### TO DO
Each line of the data below that carries the word "Microsoft" needs to be copied.

╭─ THE INPUT

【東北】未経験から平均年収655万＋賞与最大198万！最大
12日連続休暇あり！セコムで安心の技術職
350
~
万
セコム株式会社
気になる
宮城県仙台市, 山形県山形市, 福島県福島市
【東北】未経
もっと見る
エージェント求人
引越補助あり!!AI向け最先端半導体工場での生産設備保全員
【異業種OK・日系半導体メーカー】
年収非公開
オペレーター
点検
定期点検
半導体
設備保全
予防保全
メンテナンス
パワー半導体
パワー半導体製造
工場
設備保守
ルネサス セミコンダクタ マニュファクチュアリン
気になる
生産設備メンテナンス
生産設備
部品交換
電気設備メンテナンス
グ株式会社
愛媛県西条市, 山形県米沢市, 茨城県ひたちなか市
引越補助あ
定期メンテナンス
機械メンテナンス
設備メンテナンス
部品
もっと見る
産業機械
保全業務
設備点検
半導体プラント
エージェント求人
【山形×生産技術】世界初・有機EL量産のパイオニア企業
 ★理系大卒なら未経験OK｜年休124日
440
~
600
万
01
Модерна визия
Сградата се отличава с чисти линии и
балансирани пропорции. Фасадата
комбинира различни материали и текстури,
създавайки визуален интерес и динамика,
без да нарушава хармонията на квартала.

╰─
╭─ THE INPUT

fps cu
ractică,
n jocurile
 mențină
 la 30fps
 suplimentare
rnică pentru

╰─
╭─ THE INPUT

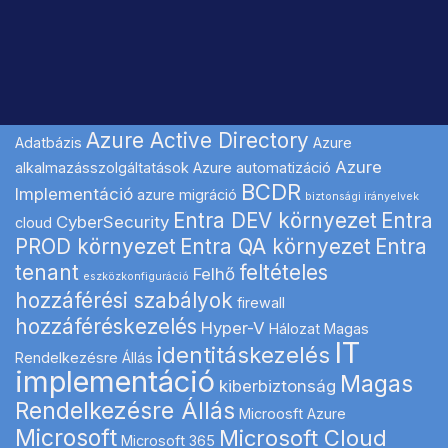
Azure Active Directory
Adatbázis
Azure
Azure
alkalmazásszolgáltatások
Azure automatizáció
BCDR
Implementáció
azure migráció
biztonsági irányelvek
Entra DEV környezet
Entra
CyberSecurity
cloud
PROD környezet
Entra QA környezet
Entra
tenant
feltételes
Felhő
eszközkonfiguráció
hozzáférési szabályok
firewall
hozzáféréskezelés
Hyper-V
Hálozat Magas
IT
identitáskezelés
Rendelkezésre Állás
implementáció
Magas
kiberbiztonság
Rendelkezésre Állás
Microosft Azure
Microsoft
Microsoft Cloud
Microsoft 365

╰─

### RESULT FOR THIS TASK
Microsoft
Microsoft Cloud
Microsoft 365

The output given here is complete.